Once these rules take effect, the FCC closes a significant gap in its prior rules – calls which originate outside the United States – at the same time that it acts preemptively to prohibit deceptive spoofing in a growing area – text messaging. In the process, the FCC will enhance one of its most commonly used tools in its effort to combat unlawful robocalls – fines for unlawful spoofing. Generally, the FCC has attacked parties that originate unlawful robocalls by fining them for the subsidiary violation of spoofing the unlawful calls. In telecommunications enforcement, spoofing violations are the tax evasion charges to Al Capone’s criminal enterprise.
Expansion of the Spoofing Prohibition
The first change adopted in the August 1 Report and Order was to expand the rules to cover communications originating outside the United States directed at recipients within the United States.
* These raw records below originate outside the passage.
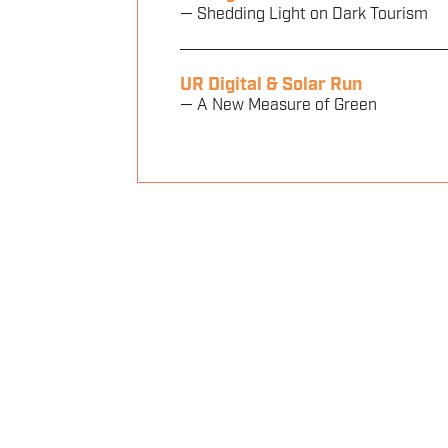
— Shedding Light on Dark Tourism
UR Digital & Solar Run
— A New Measure of Green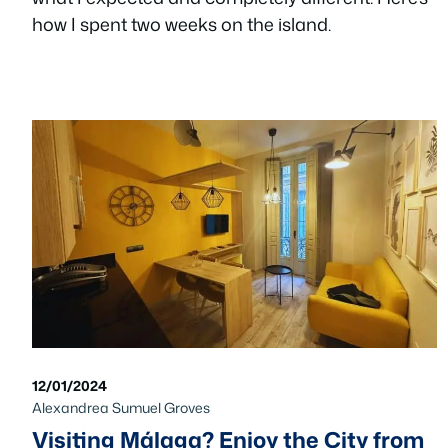
how I spent two weeks on the island.
12/01/2024
Alexandrea Sumuel Groves
Visiting Málaga? Enjoy the City from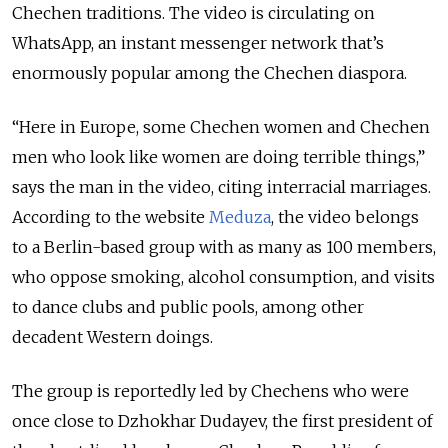
Chechen traditions. The video is circulating on
WhatsApp, an instant messenger network that’s
enormously popular among the Chechen diaspora.
“Here in Europe, some Chechen women and Chechen
men who look like women are doing terrible things,”
says the man in the video, citing interracial marriages.
According to the website
Meduza
, the video belongs
to a Berlin-based group with as many as 100 members,
who oppose smoking, alcohol consumption, and visits
to dance clubs and public pools, among other
decadent Western doings.
The group is reportedly led by Chechens who were
once close to Dzhokhar Dudayev, the first president of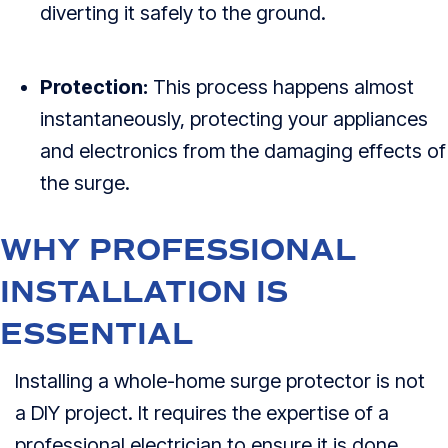
diverting it safely to the ground.
Protection:
This process happens almost
instantaneously, protecting your appliances
and electronics from the damaging effects of
the surge.
WHY PROFESSIONAL
INSTALLATION IS
ESSENTIAL
Installing a whole-home surge protector is not
a DIY project. It requires the expertise of a
professional electrician to ensure it is done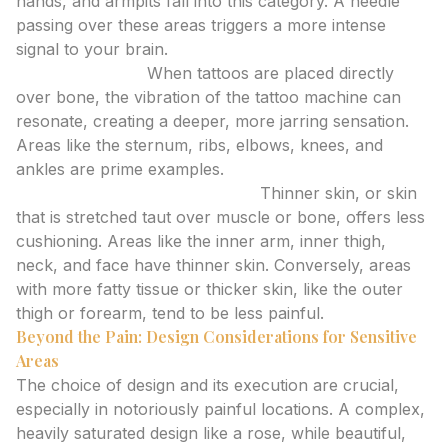
hands, and armpits fall into this category. A needle
passing over these areas triggers a more intense
signal to your brain.
Bone Proximity:
When tattoos are placed directly
over bone, the vibration of the tattoo machine can
resonate, creating a deeper, more jarring sensation.
Areas like the sternum, ribs, elbows, knees, and
ankles are prime examples.
Skin Thickness and Elasticity:
Thinner skin, or skin
that is stretched taut over muscle or bone, offers less
cushioning. Areas like the inner arm, inner thigh,
neck, and face have thinner skin. Conversely, areas
with more fatty tissue or thicker skin, like the outer
thigh or forearm, tend to be less painful.
Beyond the Pain: Design Considerations for Sensitive
Areas
The choice of design and its execution are crucial,
especially in notoriously painful locations. A complex,
heavily saturated design like a rose, while beautiful,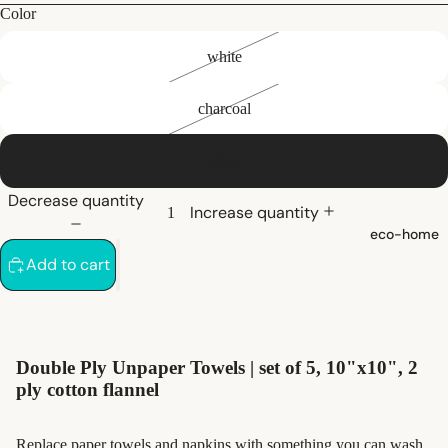
bath
Color
white
hair care
natural
charcoal
shampoo
natural
olive
conditioner
Decrease quantity
hair
Increase quantity
eco-home
accessorie
Add to cart
oral care
Toothpaste,
Tablets,
Double Ply
Unpaper Towels |
set of 5, 10"x10", 2
Powder
ply cotton flannel
Toothbrush
es
Replace paper towels and napkins with something you can wash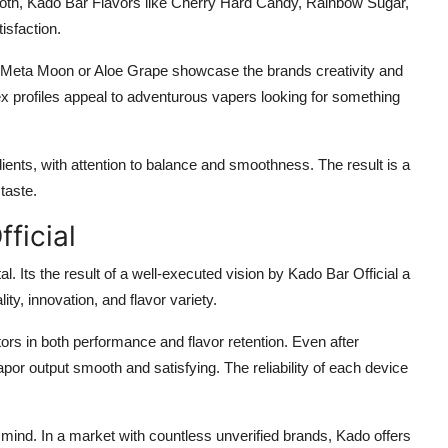
ooth, Kado Bar Flavors like Cherry Hard Candy, Rainbow Sugar,
isfaction.
 Meta Moon or Aloe Grape showcase the brands creativity and
x profiles appeal to adventurous vapers looking for something
ents, with attention to balance and smoothness. The result is a
taste.
ficial
l. Its the result of a well-executed vision by Kado Bar Official a
ity, innovation, and flavor variety.
rs in both performance and flavor retention. Even after
por output smooth and satisfying. The reliability of each device
 mind. In a market with countless unverified brands, Kado offers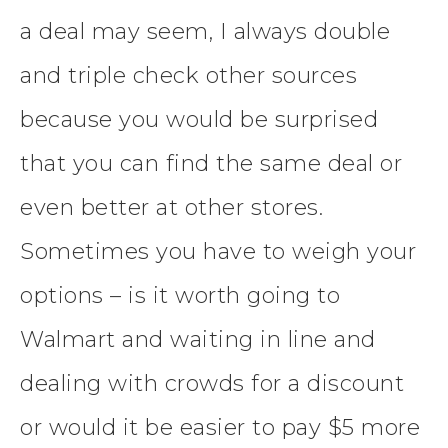
a deal may seem, I always double
and triple check other sources
because you would be surprised
that you can find the same deal or
even better at other stores.
Sometimes you have to weigh your
options – is it worth going to
Walmart and waiting in line and
dealing with crowds for a discount
or would it be easier to pay $5 more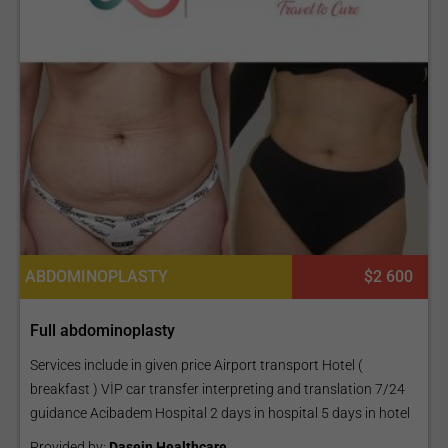
ABDOMINOPLASTY
$2 600
Full abdominoplasty
Services include in given price Airport transport Hotel (
breakfast ) VİP car transfer interpreting and translation 7/24
guidance Acibadem Hospital 2 days in hospital 5 days in hotel
Provided by:
Dasein Healthcare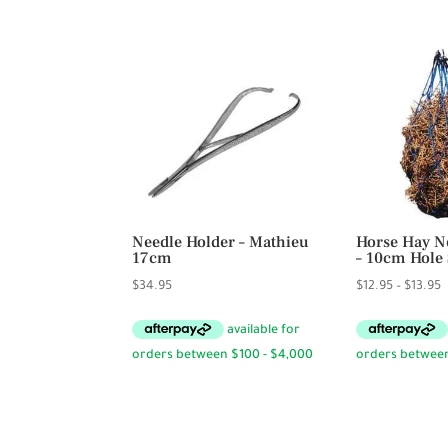
$3
Needle Holder – Mathieu
Horse Hay Ne
17cm
– 10cm Hole 
P
$
34.95
$
12.95
–
$
13.95
r
$
t
$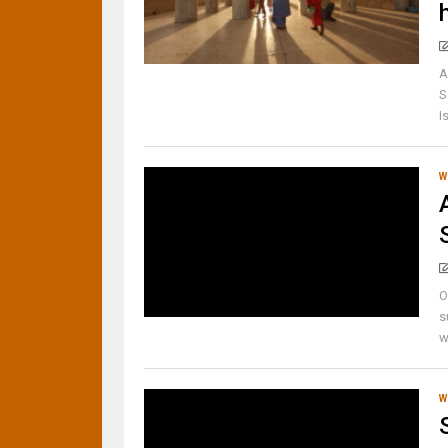
A
S
I
W
O
s
w
W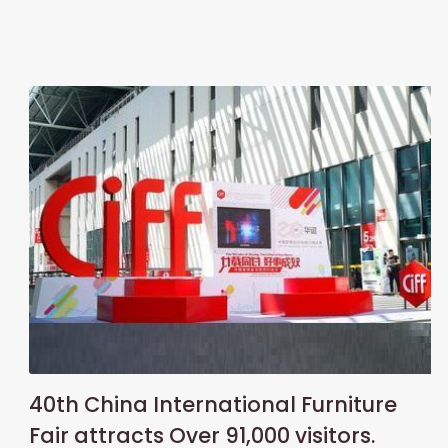
40th China International Furniture
Fair attracts Over 91,000 visitors.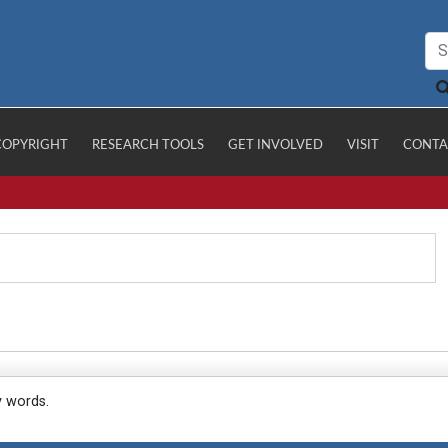
COPYRIGHT
RESEARCH TOOLS
GET INVOLVED
VISIT
CONTA
y words.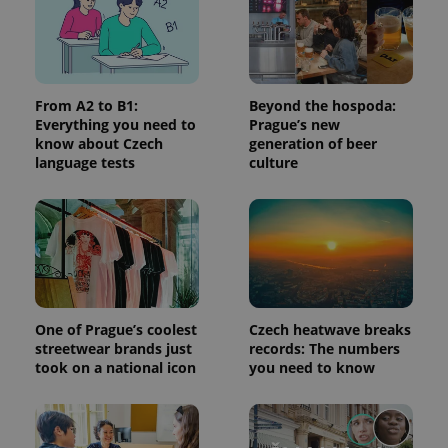
request in
a site and
used to
calculate
visitor,
session
and
From A2 to B1:
Beyond the hospoda:
campaign
data for
Everything you need to
Prague’s new
the sites
know about Czech
generation of beer
analytics
language tests
culture
reports.
_ga_LSHBD1S1X4
.expats.cz
1 year 1
This cookie
month
is used by
Google
Analytics to
persist
session
state.
One of Prague’s coolest
Czech heatwave breaks
streetwear brands just
records: The numbers
took on a national icon
you need to know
The existing rules only applied to persons and entities within the U.S. The new rule states:
“No person in the United States, nor any person outside the United States if the recipient is in the United States, shall, with the intent to defraud, cause harm, or wrongfully obtain anything of value, knowingly cause, directly, or indirectly, any caller identification service to transmit or display misleading or inaccurate caller identification information in connection with any voice service or text messaging service.”
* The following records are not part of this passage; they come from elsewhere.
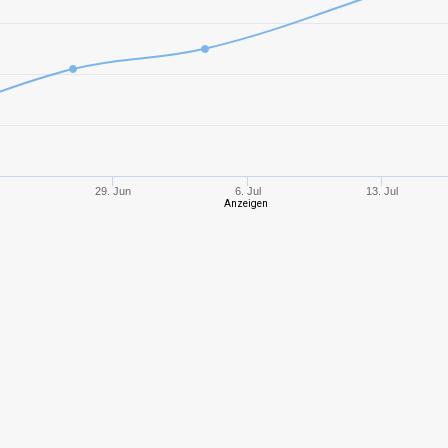
10
2874,22
915
10
4161,93
123
10
3230,93
989
10
3455,70
107
29. Jun
6. Jul
13. Jul
Anzeigen
8
2395,28
107
9
2547,31
973
10
2859,77
833
10
2461,10
861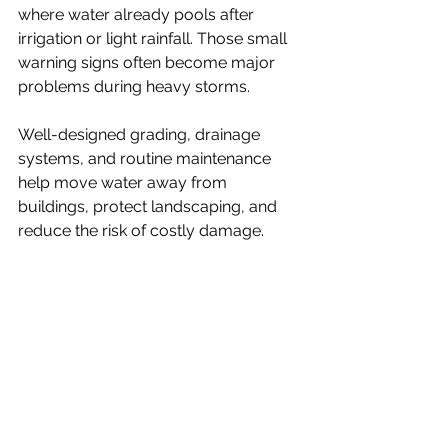
where water already pools after 
irrigation or light rainfall. Those small 
warning signs often become major 
problems during heavy storms.
Well-designed grading, drainage 
systems, and routine maintenance 
help move water away from 
buildings, protect landscaping, and 
reduce the risk of costly damage.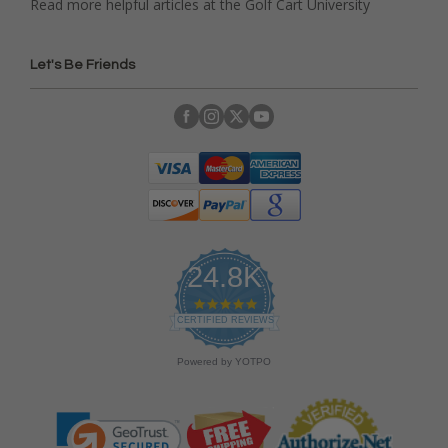
Read more helpful articles at the Golf Cart University
Let's Be Friends
24.8K
4
.
CERTIFIED REVIEWS
9
s
Powered by YOTPO
t
a
r
r
a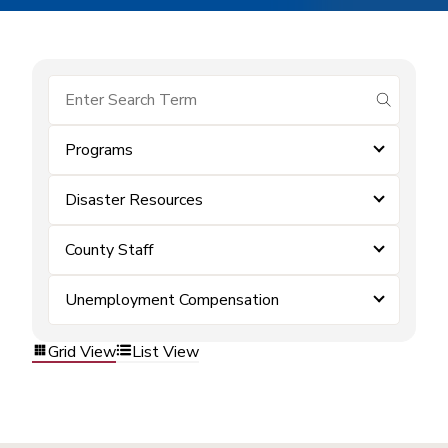
submit se
Programs
Disaster Resources
County Staff
Unemployment Compensation
Grid View
List View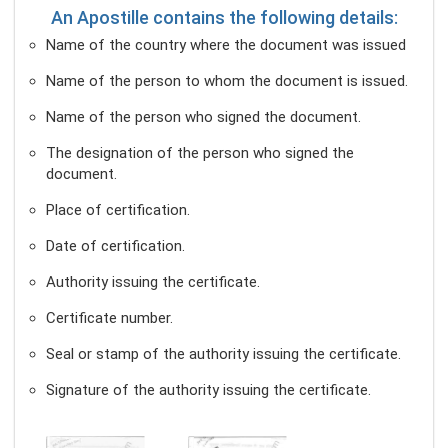
An Apostille contains the following details:
Name of the country where the document was issued
Name of the person to whom the document is issued.
Name of the person who signed the document.
The designation of the person who signed the
document.
Place of certification.
Date of certification.
Authority issuing the certificate.
Certificate number.
Seal or stamp of the authority issuing the certificate.
Signature of the authority issuing the certificate.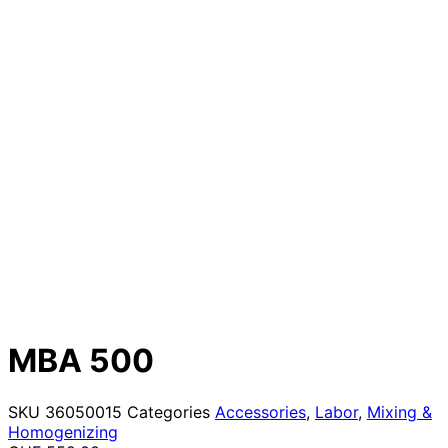
MBA 500
SKU
36050015
Categories
Accessories
,
Labor
,
Mixing &
Homogenizing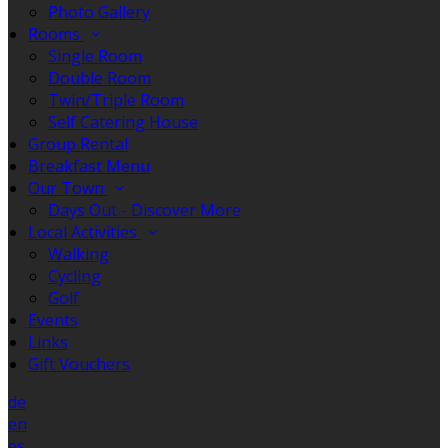
Photo Gallery
Rooms
Single Room
Double Room
Twin/Triple Room
Self Catering House
Group Rental
Breakfast Menu
Our Town
Days Out - Discover More
Local Activities
Walking
Cycling
Golf
Events
Links
Gift Vouchers
de
en
es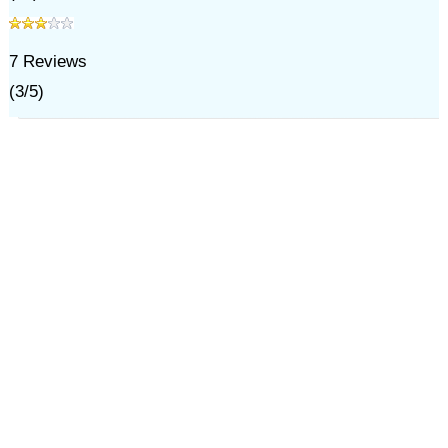
7
Reviews
(
3
/
5
)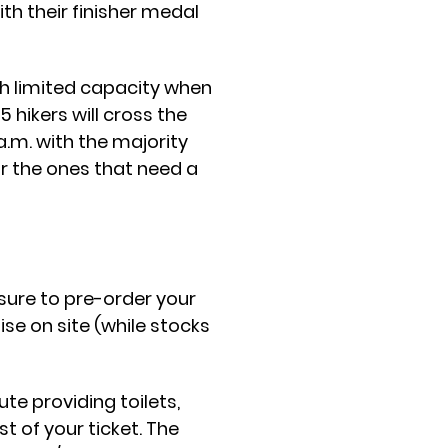
th their finisher medal
th limited capacity when
hikers will cross the
 a.m. with the majority
or the ones that need a
 sure to pre-order your
ise on site (while stocks
te providing toilets,
t of your ticket. The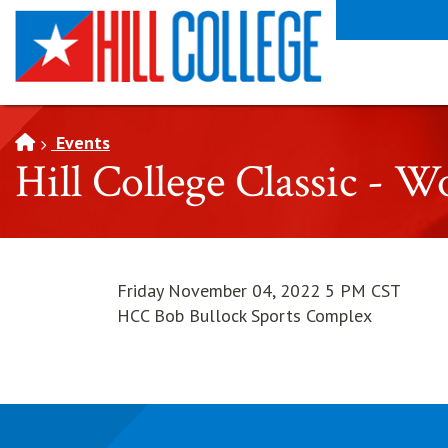
SKIP TO PAGE CONTENT
Events
Hill College Classic - 
Friday November 04, 2022 5 PM CST
HCC Bob Bullock Sports Complex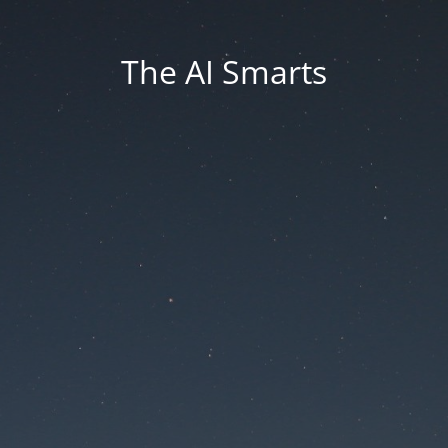
The AI Smarts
In addition to the FCC’s authority to issue fines, the new rules will allow law enforcement to seize the domestic assets of those making illegally spoofed calls from outside the U.S. and work with foreign governments to pursue international scammers.
The second change, also incorporated in the rule above, applies the rule’s prohibition beyond voice communications to include text messages. The definition of text messages includes text, images, sounds, or other information transmitted to or from a device, specifically covering short message service (“SMS”) and multimedia message service (“MMS”) messages. Also covered by the rules are messages sent to or from Common Short Codes (Short Codes), which are the 5- or 6-digit codes commonly used by enterprises to communicate with consumers at high volume.
Not included in the definition is real-time, two-way voice or video communications and messages over IP-enabled messaging services so long as the communication is to another user of the same messaging service. Thus, the rules do not reach messages sent via common OTT applications such as iMessage, Google Hangouts, Whatsapp, and direct message features in Snapchat and Twitter. Rich Communications Services (“RCS”) messages, which allow advanced messaging features, are also excluded. The Commission determined that Congress intended for RCS messages to fit under the statutory exclusion for “IP-enabled communications.”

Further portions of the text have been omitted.